Lewis Lane, Pitkow Xaq, Wehbe Leila
Neuroscience Institute, Carnegie Mellon University.
Machine Learning Dept., Carnegie Mellon University.
bioRxiv. 2025 Jun 3:2025.06.02.657514. doi: 10.1101/2025.06.02.657514.
How does the brain process language over time? Research suggests that natural human language is processed hierarchically across brain regions over time. However, attempts to characterize this computation have thus far been limited to tightly controlled experimental settings that capture only a coarse picture of the brain dynamics underlying human natural language comprehension.
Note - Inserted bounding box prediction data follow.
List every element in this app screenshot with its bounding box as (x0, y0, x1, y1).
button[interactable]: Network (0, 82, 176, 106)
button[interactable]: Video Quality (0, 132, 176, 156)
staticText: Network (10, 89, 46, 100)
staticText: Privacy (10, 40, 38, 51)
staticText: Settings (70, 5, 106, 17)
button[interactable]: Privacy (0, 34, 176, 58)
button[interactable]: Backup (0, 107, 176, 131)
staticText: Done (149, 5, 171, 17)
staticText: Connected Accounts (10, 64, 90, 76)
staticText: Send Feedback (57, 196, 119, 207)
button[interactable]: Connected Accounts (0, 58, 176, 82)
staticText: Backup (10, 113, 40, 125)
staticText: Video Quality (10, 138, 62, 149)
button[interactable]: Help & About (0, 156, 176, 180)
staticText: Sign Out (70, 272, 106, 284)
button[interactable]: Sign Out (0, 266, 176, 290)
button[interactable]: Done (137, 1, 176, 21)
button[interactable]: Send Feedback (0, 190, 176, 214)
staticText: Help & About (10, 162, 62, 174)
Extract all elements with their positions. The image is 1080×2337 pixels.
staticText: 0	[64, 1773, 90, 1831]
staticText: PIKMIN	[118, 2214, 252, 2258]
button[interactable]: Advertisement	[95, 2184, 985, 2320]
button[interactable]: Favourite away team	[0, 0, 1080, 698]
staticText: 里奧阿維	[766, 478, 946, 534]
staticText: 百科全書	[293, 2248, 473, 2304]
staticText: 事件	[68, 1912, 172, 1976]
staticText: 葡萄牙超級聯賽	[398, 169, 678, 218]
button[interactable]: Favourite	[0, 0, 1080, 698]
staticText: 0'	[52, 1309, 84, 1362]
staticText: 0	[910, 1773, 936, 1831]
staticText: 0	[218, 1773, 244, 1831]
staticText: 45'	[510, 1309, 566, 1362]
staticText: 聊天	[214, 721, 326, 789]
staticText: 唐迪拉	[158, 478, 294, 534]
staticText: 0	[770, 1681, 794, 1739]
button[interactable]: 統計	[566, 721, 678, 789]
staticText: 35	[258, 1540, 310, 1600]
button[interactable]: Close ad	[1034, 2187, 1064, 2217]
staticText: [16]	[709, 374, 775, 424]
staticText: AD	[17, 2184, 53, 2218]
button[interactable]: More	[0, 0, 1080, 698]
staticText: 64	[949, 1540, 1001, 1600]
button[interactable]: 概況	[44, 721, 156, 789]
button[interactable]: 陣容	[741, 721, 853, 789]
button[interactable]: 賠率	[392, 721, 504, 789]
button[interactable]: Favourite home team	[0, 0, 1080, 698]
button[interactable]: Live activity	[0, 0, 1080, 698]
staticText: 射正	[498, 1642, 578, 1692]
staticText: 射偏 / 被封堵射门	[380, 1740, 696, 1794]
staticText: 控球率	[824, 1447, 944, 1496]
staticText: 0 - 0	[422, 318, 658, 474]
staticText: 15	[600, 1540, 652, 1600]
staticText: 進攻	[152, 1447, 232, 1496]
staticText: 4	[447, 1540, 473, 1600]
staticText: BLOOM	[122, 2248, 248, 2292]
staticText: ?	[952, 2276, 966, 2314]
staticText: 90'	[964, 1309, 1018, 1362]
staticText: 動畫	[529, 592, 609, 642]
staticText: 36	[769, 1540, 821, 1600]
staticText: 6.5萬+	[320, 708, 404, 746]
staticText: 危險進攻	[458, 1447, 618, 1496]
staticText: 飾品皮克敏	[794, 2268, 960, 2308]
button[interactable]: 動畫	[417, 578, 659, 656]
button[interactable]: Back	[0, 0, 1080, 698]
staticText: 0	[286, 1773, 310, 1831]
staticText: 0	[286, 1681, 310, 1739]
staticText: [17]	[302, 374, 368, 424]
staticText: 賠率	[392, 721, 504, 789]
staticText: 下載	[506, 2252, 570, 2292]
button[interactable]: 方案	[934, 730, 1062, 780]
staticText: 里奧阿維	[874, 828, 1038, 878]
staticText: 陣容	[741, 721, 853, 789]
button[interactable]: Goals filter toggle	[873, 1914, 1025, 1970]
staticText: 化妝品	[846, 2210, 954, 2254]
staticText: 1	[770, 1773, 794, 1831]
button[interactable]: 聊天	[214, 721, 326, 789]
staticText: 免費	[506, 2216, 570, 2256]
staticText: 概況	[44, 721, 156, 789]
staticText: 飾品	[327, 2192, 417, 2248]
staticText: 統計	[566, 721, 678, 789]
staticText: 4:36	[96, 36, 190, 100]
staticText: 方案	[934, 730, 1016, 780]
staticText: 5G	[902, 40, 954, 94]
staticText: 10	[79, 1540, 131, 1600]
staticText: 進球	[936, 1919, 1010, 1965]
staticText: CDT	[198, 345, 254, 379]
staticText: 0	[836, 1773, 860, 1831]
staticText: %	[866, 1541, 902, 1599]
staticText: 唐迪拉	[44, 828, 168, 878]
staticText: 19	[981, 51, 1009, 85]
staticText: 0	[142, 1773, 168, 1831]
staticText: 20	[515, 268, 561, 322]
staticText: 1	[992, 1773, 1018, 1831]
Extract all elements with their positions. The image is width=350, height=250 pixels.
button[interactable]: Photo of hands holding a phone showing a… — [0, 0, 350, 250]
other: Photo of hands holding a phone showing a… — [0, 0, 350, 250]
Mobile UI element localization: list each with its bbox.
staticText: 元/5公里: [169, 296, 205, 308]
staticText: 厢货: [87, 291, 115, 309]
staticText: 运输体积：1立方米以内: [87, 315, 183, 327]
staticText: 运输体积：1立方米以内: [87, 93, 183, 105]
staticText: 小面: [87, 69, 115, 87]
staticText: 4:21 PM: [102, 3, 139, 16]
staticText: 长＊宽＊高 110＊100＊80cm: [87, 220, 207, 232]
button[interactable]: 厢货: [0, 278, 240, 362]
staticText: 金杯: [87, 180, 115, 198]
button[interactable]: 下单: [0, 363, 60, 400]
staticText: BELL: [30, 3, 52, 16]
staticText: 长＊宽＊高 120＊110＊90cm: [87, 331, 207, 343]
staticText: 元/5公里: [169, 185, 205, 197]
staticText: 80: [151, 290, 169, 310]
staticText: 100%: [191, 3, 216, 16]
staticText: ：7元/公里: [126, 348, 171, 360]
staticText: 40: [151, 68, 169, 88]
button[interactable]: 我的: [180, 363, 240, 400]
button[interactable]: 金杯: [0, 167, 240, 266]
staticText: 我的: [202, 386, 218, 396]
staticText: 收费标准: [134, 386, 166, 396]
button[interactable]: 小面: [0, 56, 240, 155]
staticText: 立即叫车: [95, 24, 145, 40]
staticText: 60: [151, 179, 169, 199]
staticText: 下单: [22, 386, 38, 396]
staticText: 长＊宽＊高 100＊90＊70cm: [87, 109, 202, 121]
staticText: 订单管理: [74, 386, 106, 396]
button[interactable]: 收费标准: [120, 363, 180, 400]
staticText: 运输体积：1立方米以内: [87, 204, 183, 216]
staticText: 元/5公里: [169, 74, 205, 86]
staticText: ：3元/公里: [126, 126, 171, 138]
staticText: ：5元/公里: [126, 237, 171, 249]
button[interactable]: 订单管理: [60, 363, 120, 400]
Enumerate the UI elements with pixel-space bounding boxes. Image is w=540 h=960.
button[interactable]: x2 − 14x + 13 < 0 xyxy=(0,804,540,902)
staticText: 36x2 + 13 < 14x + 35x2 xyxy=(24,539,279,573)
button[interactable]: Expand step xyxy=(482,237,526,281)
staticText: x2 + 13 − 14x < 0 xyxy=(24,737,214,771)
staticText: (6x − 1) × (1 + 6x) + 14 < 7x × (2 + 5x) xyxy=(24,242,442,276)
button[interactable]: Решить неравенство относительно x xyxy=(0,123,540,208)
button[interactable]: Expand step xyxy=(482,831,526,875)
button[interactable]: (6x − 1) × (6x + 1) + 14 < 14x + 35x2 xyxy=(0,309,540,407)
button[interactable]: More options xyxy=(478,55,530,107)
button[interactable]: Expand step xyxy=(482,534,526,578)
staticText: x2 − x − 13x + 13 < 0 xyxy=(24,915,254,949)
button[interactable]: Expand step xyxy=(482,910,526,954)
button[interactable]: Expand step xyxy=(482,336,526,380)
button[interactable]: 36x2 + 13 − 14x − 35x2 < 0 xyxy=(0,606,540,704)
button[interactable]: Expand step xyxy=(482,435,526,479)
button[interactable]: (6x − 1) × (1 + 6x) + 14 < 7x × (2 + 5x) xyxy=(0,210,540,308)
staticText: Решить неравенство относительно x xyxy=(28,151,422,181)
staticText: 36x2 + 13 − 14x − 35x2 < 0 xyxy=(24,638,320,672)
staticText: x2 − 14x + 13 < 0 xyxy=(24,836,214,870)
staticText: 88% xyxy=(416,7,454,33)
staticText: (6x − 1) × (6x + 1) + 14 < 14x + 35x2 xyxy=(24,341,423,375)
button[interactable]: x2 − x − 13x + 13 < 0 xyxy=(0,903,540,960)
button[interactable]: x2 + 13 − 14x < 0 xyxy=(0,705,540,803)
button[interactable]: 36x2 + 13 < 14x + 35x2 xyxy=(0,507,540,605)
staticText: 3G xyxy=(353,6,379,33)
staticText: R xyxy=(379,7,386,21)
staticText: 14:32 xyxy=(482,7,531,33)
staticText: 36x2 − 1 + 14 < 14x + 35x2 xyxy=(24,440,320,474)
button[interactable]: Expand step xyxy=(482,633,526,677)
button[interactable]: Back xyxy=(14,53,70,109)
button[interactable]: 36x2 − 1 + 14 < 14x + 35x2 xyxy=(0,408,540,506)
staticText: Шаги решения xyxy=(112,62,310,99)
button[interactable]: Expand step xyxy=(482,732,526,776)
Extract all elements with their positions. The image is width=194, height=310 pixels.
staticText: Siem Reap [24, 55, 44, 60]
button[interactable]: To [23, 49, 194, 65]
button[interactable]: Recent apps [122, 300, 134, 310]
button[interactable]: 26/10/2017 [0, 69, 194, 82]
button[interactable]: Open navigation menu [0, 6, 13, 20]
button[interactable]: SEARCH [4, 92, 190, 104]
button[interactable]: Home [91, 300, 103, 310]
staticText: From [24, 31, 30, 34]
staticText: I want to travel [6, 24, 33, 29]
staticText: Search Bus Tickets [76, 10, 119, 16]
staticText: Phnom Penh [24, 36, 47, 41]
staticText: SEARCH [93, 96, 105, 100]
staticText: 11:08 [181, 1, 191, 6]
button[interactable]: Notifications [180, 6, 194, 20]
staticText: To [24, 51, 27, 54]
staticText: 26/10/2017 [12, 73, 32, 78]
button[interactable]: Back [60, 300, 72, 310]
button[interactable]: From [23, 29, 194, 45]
The recent emergence of LLM encoding models promises a new avenue to discover and characterize rich semantic information in the brain, yet interpretable methods for linking information in LLMs to language processing over time are limited. In this work, we develop a low-rank tensor regression method to decompose LLM encoding models into interpretable components of semantics, time, and brain region activation, and apply the method to a Magnetoencephalography (MEG) dataset in which subjects listened to narrative stories. With only a few components, we show improved performance compared to a standard ridge regression encoding model, suggesting the low-rank models provide a good inductive bias for language encoding. In addition, our method discovers a diverse spectrum of interpretable response components that are sensitive to a rich set of low-level and semantic language features, showing that our method is able to separate distinct language processing features in neural signals. After controlling for low-level audio and sentence features, we demonstrate better capture of semantic features. Through use of low-rank tensor encoding models we are able to decompose neural responses to language features, showing improved encoding performance and interpretable processing components, suggesting our method as a useful tool for uncovering language processes in naturalistic settings.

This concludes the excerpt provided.